In an interview, she stated the following about her writing:
When it comes to your work, what marks a book's success for you?
- That the readers believe in my story. That I have been able to move them.
You've been dubbed Norway's "Queen of Crime." What do you enjoy most about writing crime novels?
- The drama. The tragedy. The psychology. The mystery.
Fossum's writing is realistic and believable. And she does move her readers. She has a literary, precise language and is regarded as a gifted writer. Fossum's crime novels have been filmed, the first as a full length feature film, the others as television series.

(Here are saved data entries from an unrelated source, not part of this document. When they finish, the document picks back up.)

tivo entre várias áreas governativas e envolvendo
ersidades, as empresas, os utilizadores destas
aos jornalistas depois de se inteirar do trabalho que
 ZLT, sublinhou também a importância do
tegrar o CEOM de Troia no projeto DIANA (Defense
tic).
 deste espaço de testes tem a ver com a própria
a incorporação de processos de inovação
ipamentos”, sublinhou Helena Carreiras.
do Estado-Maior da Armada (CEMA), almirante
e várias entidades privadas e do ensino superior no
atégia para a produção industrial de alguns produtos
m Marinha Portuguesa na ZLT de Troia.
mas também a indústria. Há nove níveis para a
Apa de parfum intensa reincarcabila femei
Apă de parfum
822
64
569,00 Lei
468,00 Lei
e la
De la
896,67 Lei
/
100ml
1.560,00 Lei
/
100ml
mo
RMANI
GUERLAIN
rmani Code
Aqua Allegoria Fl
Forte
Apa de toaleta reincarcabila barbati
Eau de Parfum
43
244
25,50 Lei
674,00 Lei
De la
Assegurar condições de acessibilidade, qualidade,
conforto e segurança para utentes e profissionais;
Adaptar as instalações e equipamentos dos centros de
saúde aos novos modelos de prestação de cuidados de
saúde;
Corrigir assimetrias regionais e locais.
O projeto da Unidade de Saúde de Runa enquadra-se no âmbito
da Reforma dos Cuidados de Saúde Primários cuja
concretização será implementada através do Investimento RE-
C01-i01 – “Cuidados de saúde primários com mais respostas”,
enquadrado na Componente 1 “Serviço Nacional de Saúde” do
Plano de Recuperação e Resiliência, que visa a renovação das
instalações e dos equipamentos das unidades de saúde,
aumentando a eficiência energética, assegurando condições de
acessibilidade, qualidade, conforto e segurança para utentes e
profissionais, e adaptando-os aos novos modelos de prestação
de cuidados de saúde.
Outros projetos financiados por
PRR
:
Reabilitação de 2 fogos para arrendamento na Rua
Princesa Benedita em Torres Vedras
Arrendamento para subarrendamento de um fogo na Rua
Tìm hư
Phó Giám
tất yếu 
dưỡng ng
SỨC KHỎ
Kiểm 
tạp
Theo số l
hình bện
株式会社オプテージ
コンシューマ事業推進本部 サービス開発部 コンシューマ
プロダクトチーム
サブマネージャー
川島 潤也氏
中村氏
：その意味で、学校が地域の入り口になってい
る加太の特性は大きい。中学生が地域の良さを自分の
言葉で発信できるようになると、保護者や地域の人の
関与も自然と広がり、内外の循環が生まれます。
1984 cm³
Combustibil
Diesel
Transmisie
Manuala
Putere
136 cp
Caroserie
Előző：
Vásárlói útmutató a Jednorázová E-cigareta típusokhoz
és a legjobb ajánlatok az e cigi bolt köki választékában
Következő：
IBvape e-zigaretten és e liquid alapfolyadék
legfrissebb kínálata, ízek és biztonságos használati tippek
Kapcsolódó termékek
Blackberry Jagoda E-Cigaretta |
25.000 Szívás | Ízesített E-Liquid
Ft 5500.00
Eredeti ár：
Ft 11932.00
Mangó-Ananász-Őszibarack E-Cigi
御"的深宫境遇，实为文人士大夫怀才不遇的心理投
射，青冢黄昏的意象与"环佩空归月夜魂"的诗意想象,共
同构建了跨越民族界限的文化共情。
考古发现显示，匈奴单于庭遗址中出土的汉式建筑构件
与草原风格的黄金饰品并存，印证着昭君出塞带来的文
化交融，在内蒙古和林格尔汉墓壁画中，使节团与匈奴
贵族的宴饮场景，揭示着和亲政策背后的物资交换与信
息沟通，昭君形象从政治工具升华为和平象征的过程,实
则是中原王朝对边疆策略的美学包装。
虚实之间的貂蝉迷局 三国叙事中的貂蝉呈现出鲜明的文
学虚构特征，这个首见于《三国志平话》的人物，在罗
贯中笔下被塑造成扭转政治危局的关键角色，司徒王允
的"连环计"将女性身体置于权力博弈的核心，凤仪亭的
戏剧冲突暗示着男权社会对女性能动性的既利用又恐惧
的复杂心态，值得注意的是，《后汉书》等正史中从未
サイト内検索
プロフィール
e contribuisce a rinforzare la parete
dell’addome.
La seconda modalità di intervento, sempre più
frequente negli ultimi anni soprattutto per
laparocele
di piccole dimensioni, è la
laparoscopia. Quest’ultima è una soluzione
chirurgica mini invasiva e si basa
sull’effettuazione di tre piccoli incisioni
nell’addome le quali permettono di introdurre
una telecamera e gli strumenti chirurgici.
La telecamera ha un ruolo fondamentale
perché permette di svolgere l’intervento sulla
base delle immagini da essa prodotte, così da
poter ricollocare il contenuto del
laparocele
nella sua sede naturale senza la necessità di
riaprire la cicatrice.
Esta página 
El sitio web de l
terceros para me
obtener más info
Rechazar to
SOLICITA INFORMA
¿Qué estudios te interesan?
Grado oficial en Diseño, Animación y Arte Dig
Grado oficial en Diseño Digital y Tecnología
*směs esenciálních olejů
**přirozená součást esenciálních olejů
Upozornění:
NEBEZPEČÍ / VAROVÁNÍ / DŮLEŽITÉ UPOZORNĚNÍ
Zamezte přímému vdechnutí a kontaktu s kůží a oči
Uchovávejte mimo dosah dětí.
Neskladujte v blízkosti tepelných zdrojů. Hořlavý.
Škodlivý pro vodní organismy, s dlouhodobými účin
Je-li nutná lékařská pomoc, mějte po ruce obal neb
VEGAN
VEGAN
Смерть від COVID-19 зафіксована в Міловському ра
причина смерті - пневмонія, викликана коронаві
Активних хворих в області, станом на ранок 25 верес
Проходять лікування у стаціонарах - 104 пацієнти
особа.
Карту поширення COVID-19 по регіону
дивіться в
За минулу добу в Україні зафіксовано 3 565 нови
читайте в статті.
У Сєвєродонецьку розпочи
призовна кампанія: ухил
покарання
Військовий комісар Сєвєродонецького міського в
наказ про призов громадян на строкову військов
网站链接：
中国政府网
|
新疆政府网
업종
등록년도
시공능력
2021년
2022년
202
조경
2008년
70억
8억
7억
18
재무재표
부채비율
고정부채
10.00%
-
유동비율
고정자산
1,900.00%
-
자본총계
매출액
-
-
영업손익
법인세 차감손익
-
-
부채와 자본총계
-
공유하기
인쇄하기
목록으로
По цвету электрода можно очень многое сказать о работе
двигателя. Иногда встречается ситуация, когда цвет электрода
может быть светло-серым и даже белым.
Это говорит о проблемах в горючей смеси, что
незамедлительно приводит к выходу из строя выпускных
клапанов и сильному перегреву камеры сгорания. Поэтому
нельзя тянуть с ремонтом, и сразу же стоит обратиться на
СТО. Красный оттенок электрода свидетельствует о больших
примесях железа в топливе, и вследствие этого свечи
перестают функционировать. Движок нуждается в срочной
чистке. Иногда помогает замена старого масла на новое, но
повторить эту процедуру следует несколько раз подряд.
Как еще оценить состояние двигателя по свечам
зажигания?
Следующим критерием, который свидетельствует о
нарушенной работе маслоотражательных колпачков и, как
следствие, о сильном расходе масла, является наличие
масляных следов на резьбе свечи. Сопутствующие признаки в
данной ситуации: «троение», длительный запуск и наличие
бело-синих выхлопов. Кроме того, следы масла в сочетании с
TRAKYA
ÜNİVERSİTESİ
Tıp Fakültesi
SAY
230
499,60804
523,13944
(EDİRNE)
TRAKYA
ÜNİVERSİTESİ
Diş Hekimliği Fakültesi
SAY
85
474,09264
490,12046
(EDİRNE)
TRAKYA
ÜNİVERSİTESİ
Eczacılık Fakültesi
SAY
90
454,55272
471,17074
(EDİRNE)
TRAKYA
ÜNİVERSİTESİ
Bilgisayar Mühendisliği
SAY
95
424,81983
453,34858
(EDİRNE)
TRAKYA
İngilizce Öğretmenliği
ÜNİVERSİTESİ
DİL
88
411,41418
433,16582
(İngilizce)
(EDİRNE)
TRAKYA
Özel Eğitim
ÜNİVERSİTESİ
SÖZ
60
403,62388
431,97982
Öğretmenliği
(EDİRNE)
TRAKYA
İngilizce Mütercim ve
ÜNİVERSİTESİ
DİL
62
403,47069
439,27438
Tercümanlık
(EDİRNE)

See also Karin Fossum's bibliography
When the Devil Holds the Candle, by Karin Fossum
When the Devil Holds the Candle won the Gumshoe award for best European crime novel published in the US in 2007.
When the theft of a purse from a stroller results in an infant's death, two teenagers are in trouble. Unaware of the enormity of their crime, Zipp and Andreas are intent on committing still another. They follow an elderly woman, Irma Funder, home, and Andreas enters her house with his ever-reliable switchblade. Andreas views Irma as an easy to handle victim. Motionless in the dark, Zipp waits for his friend to come out. However, he will never see him alive again.
Inspector Konrad Sejer and his colleague Jacob Skarre see no connection between the infant's death and the reported disappearance of a local delinquent. And so, while the confusion in the world outside mounts, the chilling truth unfolds inside the old woman's home.
Unflappable as ever, Inspector Sejer digs below the surface of small-town tranquility in an effort to understand how and why violence destroys everyday lives. This time he needs his cool and rational approach and ability to see how the unlikely event may occur and subsequently alter what follows.
When the Devil Holds the Candle is another brilliantly observed, precisely rendered psychological mystery from the highly acclaimed Karin Fossum, where she creates intensity by problematizing the roles of murderer and victim. Very few are able to do this as well as Karin Fossum!
Black Seconds, by Karin Fossum
In 2002 Karin Fossum published her sixth Sejer novel, Black Seconds in Norwegian. The plot in this book revolves around a child, Ida Joner, that disappears. She rides out on her yellow bike to buy some sweets. When she has still not returned 35 minutes after she should have, her mother, Helga, starts to worry. She also starts phoning around to neighbors and friends, but nobody has seen her little daughter. She scours the streets to no avail. And eventually she calls the police.
The next day a local search is organized, but without result. Ida Joner and her yellow bicycle seem to have vanished into thin air in the course of a few Black Seconds. As the relatives reach their breaking points and the media frenzy begins, Inspector Konrad Sejer is calm and reassuring. On the outside, at least. But privately he finds the case puzzling. Usually missing children are found within forty-eight hours. Ida Joner seems to have vanished without a trace. Eventually, all he has to go on is a comment he feels may be significant.
Black Seconds is the most traditional police procedural Karin Fossum has produced so far. And a very good police procedural. The clues that Inspector Sejer have to work with are few. Everything little thing is investigated, a lot of footwork is done, and eventually more is learned, and bits fitted toghether.
Black Seconds deals with a crime that could happen anywhere. Karin Fossum, as often, tells a story of unfortunate confluences of events, accidental occurrences, and opportunities. The path is rich with scenes, characters, and explorations of how people think, and why they make the choices they do. Even so, nothing is certain, the characters are as large as life, and the scenarios very believable. Black Seconds is a powerful, impressive, probing and intriguing novel, almost as good as Calling out for You. Go get it - you will be thrilled!